### Your assignment
Your copy should match the records exactly, except that no pictures appear in it.
[[ Source material, beginning ]]
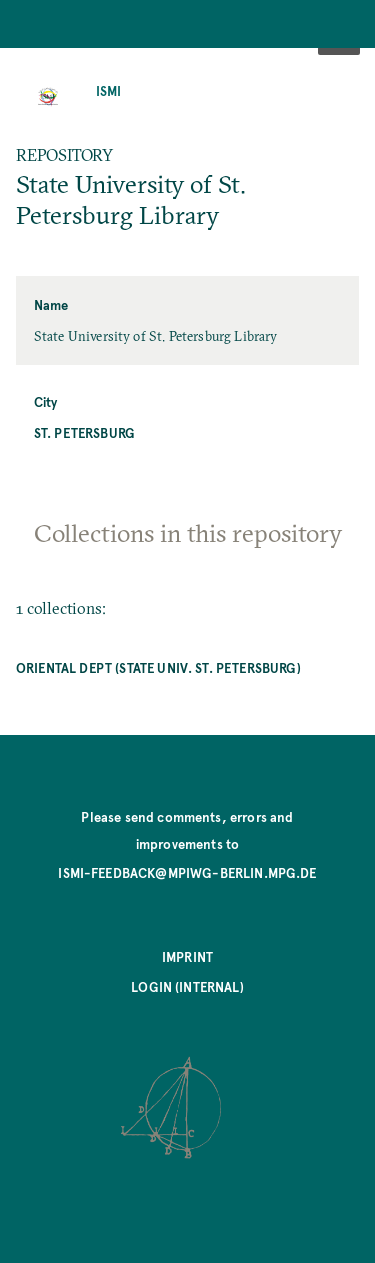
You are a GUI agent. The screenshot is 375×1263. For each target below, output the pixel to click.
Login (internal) (187, 986)
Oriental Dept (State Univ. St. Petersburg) (158, 667)
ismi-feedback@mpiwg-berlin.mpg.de (187, 872)
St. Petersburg (84, 432)
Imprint (187, 956)
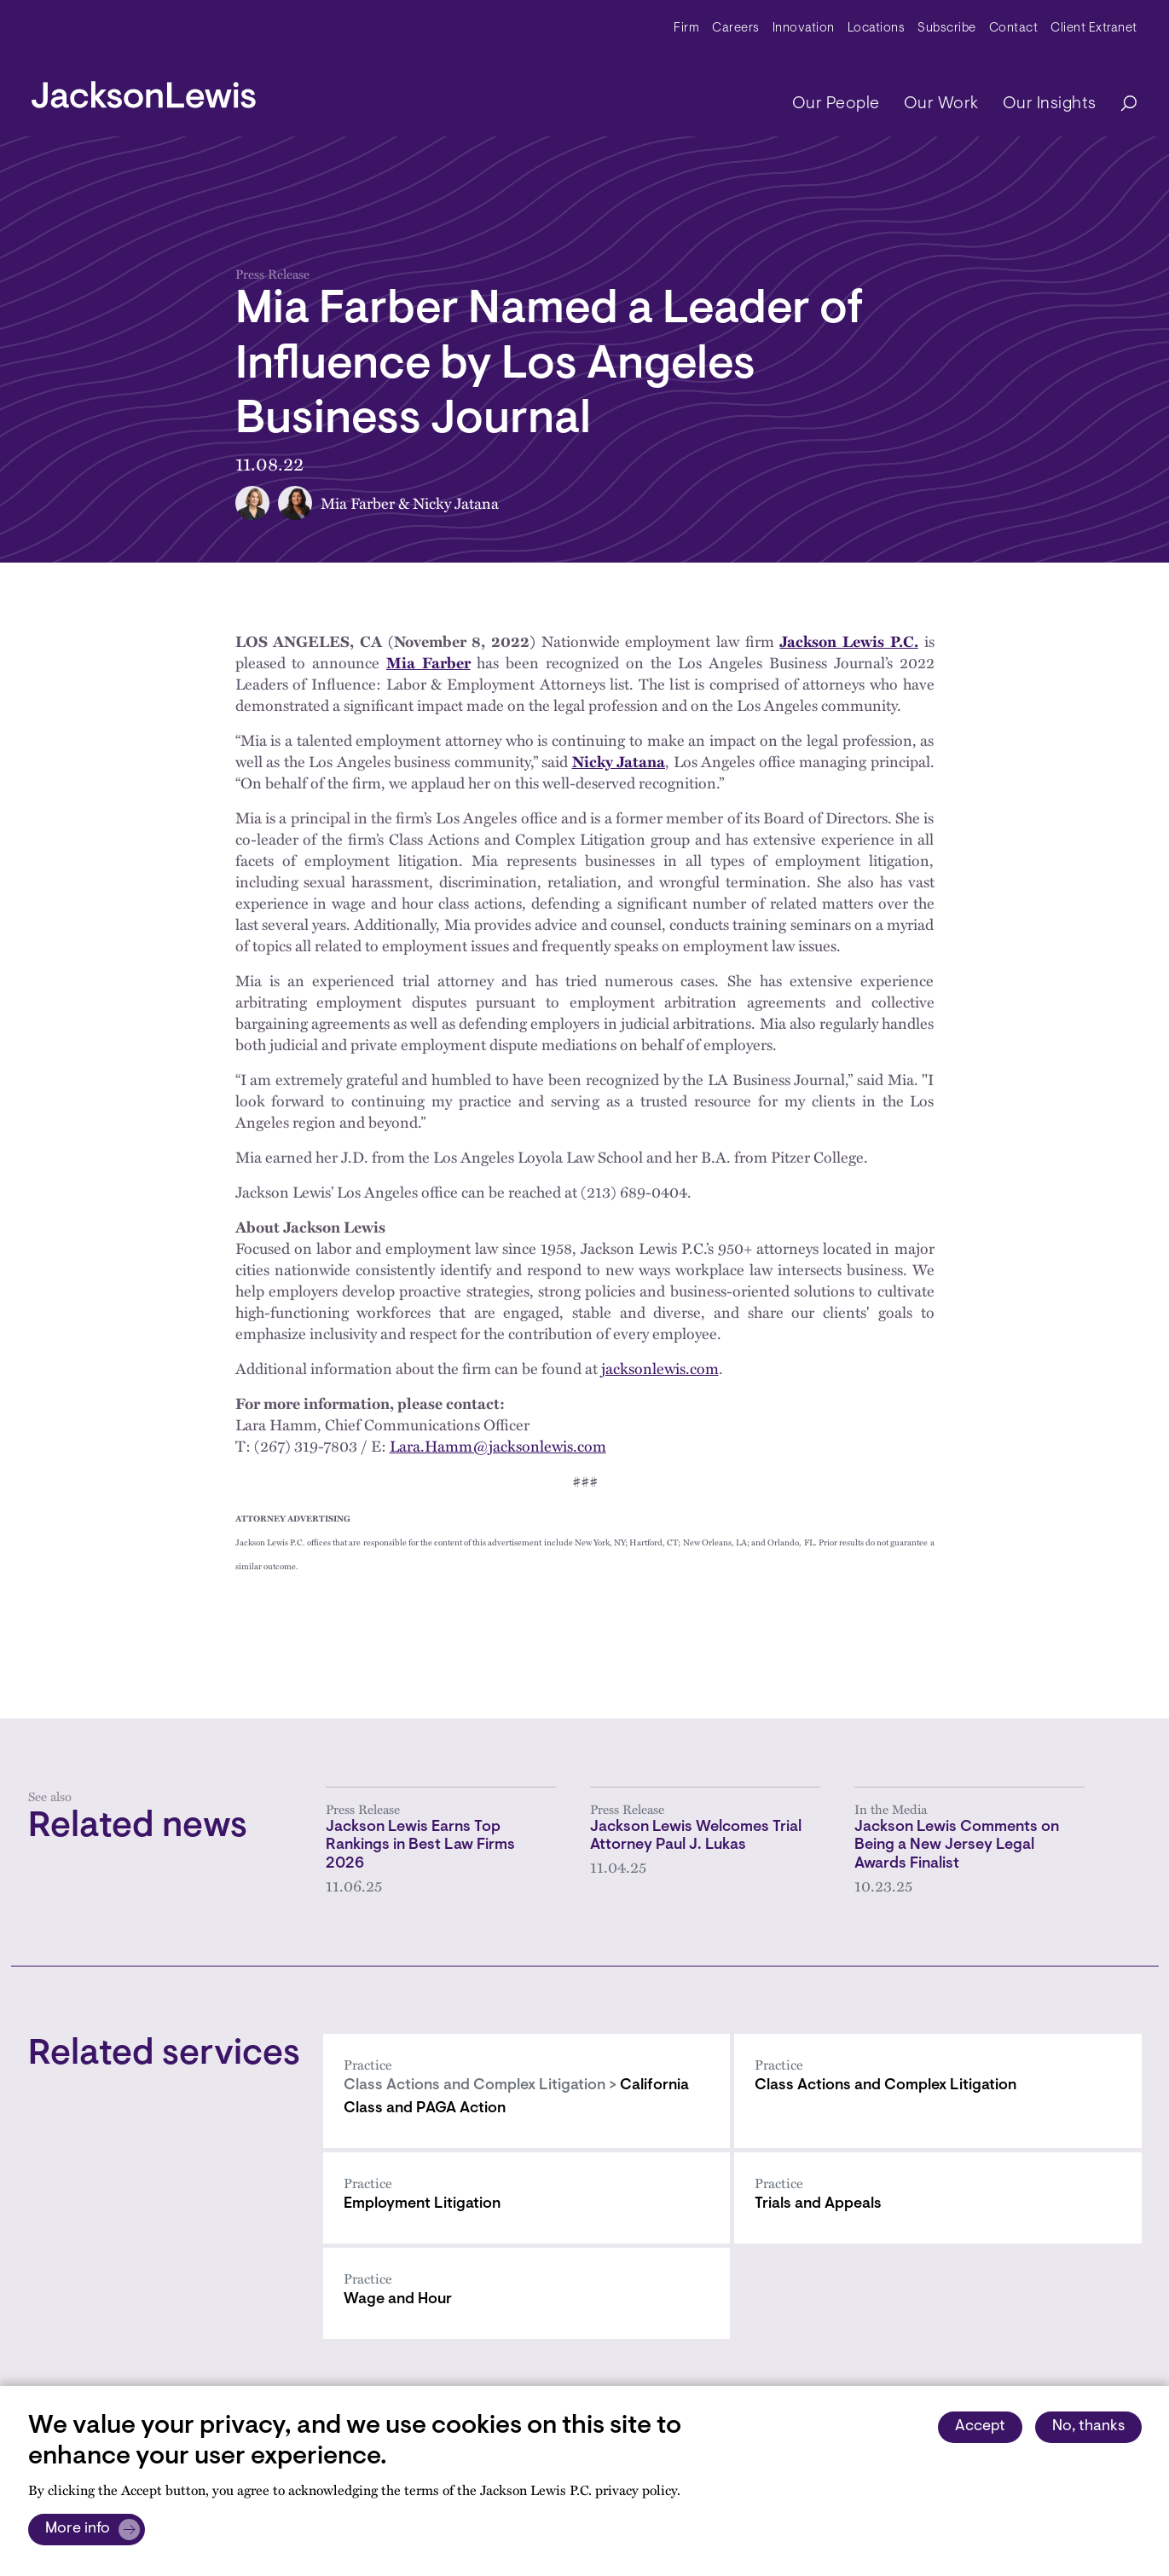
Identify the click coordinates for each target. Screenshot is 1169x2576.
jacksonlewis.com (660, 1368)
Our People (836, 104)
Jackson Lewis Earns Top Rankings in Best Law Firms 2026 (420, 1846)
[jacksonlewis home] (144, 90)
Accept (980, 2426)
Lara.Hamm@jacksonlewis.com (498, 1446)
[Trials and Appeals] (937, 2198)
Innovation (804, 28)
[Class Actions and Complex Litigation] (937, 2091)
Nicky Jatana (456, 503)
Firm (686, 28)
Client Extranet (1093, 28)
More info (77, 2529)
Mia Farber (358, 503)
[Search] (1120, 104)
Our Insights (1050, 104)
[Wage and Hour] (526, 2293)
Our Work (941, 104)
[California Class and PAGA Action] (526, 2091)
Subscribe (946, 28)
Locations (877, 28)
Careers (736, 28)
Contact (1014, 28)
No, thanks (1088, 2426)
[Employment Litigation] (526, 2198)
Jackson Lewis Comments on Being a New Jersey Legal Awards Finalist (956, 1846)
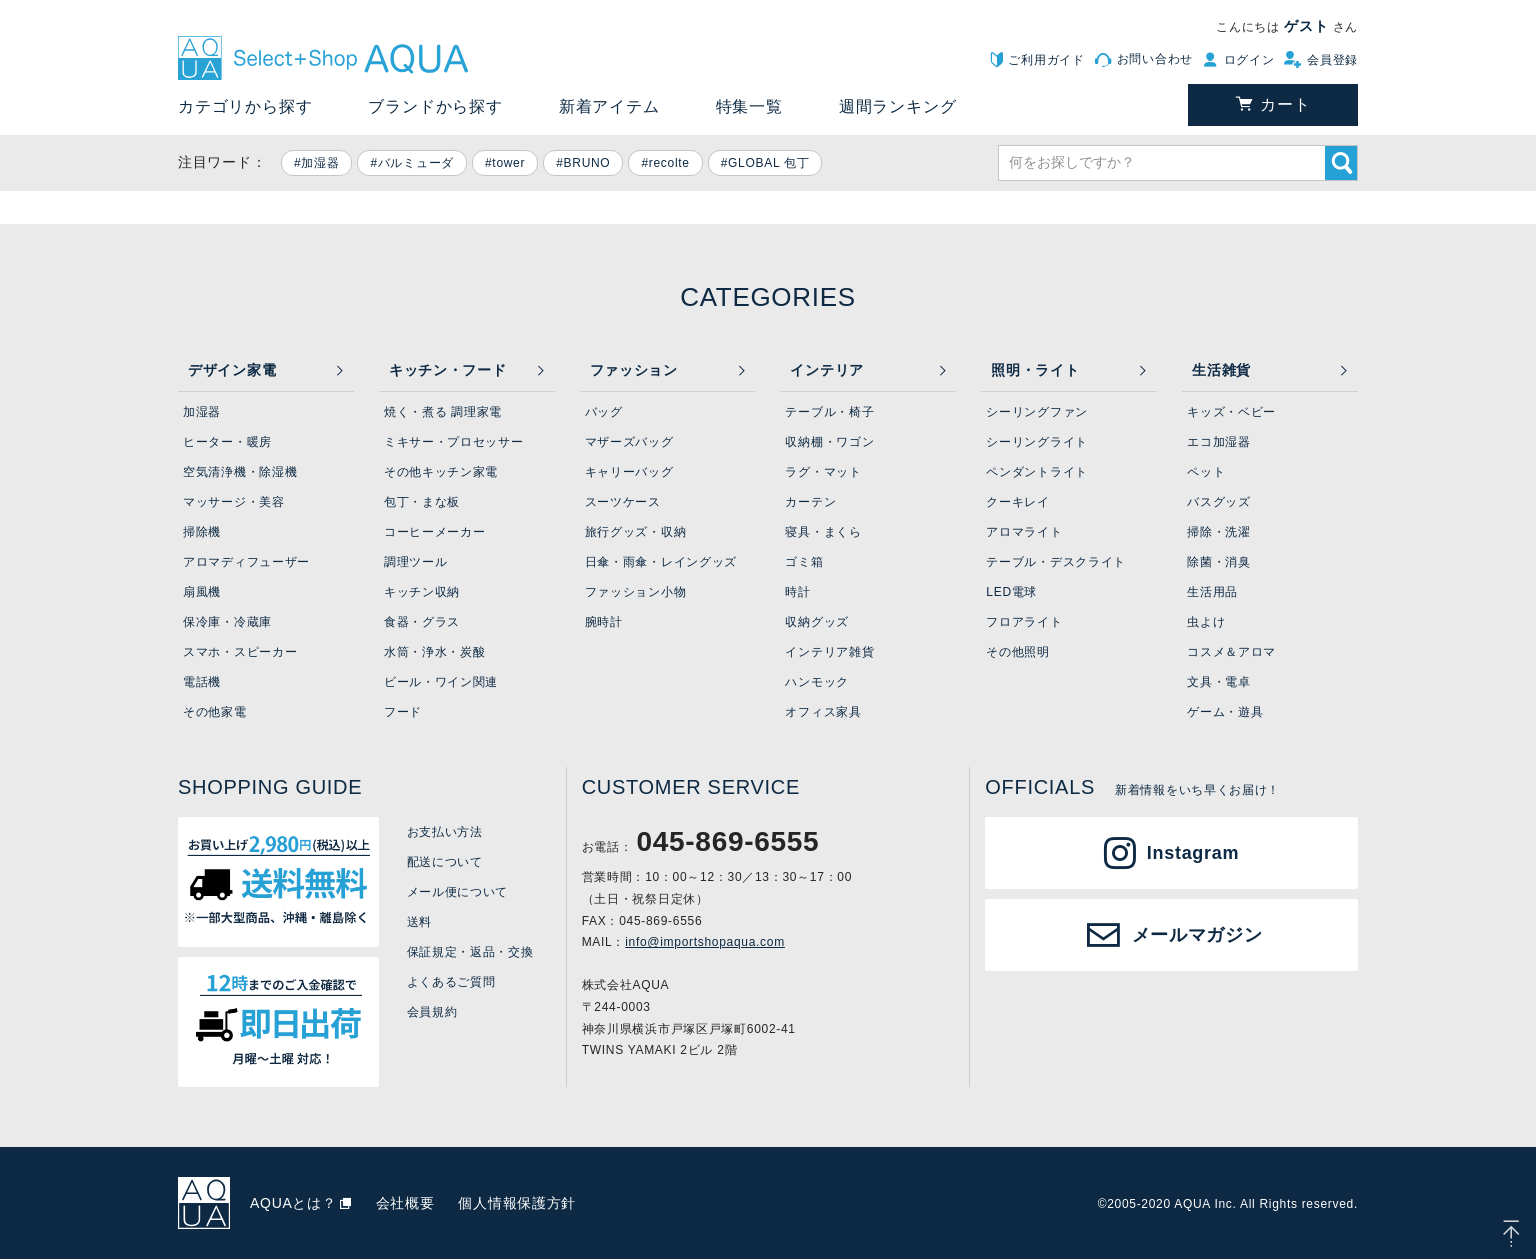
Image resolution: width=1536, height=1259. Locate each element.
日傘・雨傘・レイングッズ (661, 562)
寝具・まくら (823, 532)
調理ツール (416, 562)
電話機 (202, 682)
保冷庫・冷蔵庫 (227, 622)
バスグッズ (1219, 502)
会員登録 (1332, 60)
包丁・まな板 (422, 502)
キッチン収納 (422, 592)
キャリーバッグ (629, 472)
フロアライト (1024, 622)
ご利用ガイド (1046, 60)
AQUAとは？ (293, 1203)
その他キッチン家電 (441, 472)
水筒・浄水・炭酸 (435, 652)
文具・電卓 (1219, 682)
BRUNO (587, 163)
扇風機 (202, 592)
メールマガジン (1197, 935)
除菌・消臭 (1219, 562)
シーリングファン (1037, 412)
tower (508, 163)
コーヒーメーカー (435, 532)
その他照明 (1018, 652)
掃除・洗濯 (1219, 532)
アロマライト (1024, 532)
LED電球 (1011, 592)
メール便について (458, 892)
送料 (419, 922)
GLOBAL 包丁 (768, 163)
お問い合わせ (1155, 59)
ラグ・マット (823, 472)
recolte (669, 163)
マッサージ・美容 (234, 502)
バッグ (604, 412)
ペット (1206, 472)
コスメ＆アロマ (1231, 652)
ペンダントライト (1037, 472)
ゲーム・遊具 (1225, 712)
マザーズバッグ (629, 442)
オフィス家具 (823, 712)
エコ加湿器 (1219, 442)
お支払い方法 (445, 832)
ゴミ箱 (804, 562)
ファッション (634, 370)
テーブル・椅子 (829, 412)
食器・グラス (422, 622)
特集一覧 (749, 106)
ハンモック (817, 682)
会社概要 (405, 1203)
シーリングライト (1037, 442)
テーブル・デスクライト (1056, 562)
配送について (445, 862)
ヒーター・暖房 (227, 442)
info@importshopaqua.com (705, 942)
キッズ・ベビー (1231, 412)
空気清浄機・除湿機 (240, 472)
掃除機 (202, 532)
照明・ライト (1035, 370)
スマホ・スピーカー (240, 652)
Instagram (1193, 853)
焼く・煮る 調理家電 (443, 412)
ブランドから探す (435, 106)
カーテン (810, 502)
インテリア (827, 370)
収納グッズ (817, 622)
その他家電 (215, 712)
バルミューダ (416, 163)
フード (403, 712)
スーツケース (623, 502)
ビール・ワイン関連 (441, 682)
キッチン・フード (448, 370)
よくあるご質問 (451, 982)
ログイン (1249, 60)
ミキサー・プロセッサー (454, 442)
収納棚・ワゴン (829, 442)
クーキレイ (1018, 502)
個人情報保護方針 (517, 1203)
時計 (797, 592)
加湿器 (320, 163)
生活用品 (1212, 592)
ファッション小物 (636, 592)
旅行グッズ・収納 (636, 532)
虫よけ (1206, 622)
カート (1285, 104)
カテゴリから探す (245, 106)
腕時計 (604, 622)
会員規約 (432, 1012)
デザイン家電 (232, 370)
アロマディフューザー (246, 562)
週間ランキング (898, 106)
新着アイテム (609, 106)
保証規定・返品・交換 (470, 952)
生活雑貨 (1221, 370)
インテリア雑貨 (829, 652)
[[ Source material, end ]]
### Problem solution
You are a GUI agent. The screenshot is 375×1263. For each target below, output the pixel to click.
Login (internal) (187, 986)
Oriental Dept (State Univ. St. Petersburg) (158, 667)
ismi-feedback@mpiwg-berlin.mpg.de (187, 872)
St. Petersburg (84, 432)
Imprint (187, 956)
Identify the click coordinates for each target. Screenshot is 1169x2576.
jacksonlewis.com (660, 1368)
Our People (836, 104)
Jackson Lewis Earns Top Rankings in Best Law Firms 2026 (420, 1846)
[jacksonlewis home] (144, 90)
Accept (980, 2426)
Lara.Hamm@jacksonlewis.com (498, 1446)
[Trials and Appeals] (937, 2198)
Innovation (804, 28)
[Class Actions and Complex Litigation] (937, 2091)
Nicky Jatana (456, 503)
Firm (686, 28)
Client Extranet (1093, 28)
More info (77, 2529)
Mia Farber (358, 503)
[Search] (1120, 104)
Our Insights (1050, 104)
[Wage and Hour] (526, 2293)
Our Work (941, 104)
[California Class and PAGA Action] (526, 2091)
Subscribe (946, 28)
Locations (877, 28)
Careers (736, 28)
Contact (1014, 28)
No, thanks (1088, 2426)
[Employment Litigation] (526, 2198)
Jackson Lewis Comments on Being a New Jersey Legal Awards Finalist (956, 1846)
Image resolution: width=1536, height=1259. Locate each element.
日傘・雨傘・レイングッズ (661, 562)
寝具・まくら (823, 532)
調理ツール (416, 562)
電話機 (202, 682)
保冷庫・冷蔵庫 (227, 622)
バスグッズ (1219, 502)
会員登録 (1332, 60)
包丁・まな板 (422, 502)
キッチン収納 (422, 592)
キャリーバッグ (629, 472)
フロアライト (1024, 622)
ご利用ガイド (1046, 60)
AQUAとは？ (293, 1203)
その他キッチン家電 (441, 472)
水筒・浄水・炭酸 (435, 652)
文具・電卓 (1219, 682)
BRUNO (587, 163)
扇風機 (202, 592)
メールマガジン (1197, 935)
除菌・消臭 (1219, 562)
シーリングファン (1037, 412)
tower (508, 163)
コーヒーメーカー (435, 532)
その他照明 (1018, 652)
掃除・洗濯 (1219, 532)
アロマライト (1024, 532)
LED電球 (1011, 592)
メール便について (458, 892)
送料 (419, 922)
GLOBAL 包丁 (768, 163)
お問い合わせ (1155, 59)
ラグ・マット (823, 472)
recolte (669, 163)
マッサージ・美容 (234, 502)
バッグ (604, 412)
ペット (1206, 472)
コスメ＆アロマ (1231, 652)
ペンダントライト (1037, 472)
ゲーム・遊具 (1225, 712)
マザーズバッグ (629, 442)
オフィス家具 (823, 712)
エコ加湿器 (1219, 442)
お支払い方法 (445, 832)
ゴミ箱 (804, 562)
ファッション (634, 370)
テーブル・椅子 (829, 412)
食器・グラス (422, 622)
特集一覧 (749, 106)
ハンモック (817, 682)
会社概要 (405, 1203)
シーリングライト (1037, 442)
テーブル・デスクライト (1056, 562)
配送について (445, 862)
ヒーター・暖房 (227, 442)
info@importshopaqua.com (705, 942)
キッズ・ベビー (1231, 412)
空気清浄機・除湿機 (240, 472)
掃除機 (202, 532)
照明・ライト (1035, 370)
スマホ・スピーカー (240, 652)
Instagram (1193, 853)
焼く・煮る 調理家電 (443, 412)
ブランドから探す (435, 106)
カーテン (810, 502)
インテリア (827, 370)
収納グッズ (817, 622)
その他家電 (215, 712)
バルミューダ (416, 163)
フード (403, 712)
スーツケース (623, 502)
ビール・ワイン関連 (441, 682)
キッチン・フード (448, 370)
よくあるご質問 (451, 982)
ログイン (1249, 60)
ミキサー・プロセッサー (454, 442)
収納棚・ワゴン (829, 442)
クーキレイ (1018, 502)
個人情報保護方針 (517, 1203)
時計 (797, 592)
加湿器 (320, 163)
生活用品 (1212, 592)
ファッション小物 (636, 592)
旅行グッズ・収納 (636, 532)
虫よけ (1206, 622)
カート (1285, 104)
カテゴリから探す (245, 106)
腕時計 (604, 622)
会員規約 (432, 1012)
デザイン家電 (232, 370)
アロマディフューザー (246, 562)
週間ランキング (898, 106)
新着アイテム (609, 106)
保証規定・返品・交換 (470, 952)
生活雑貨 (1221, 370)
インテリア雑貨 (829, 652)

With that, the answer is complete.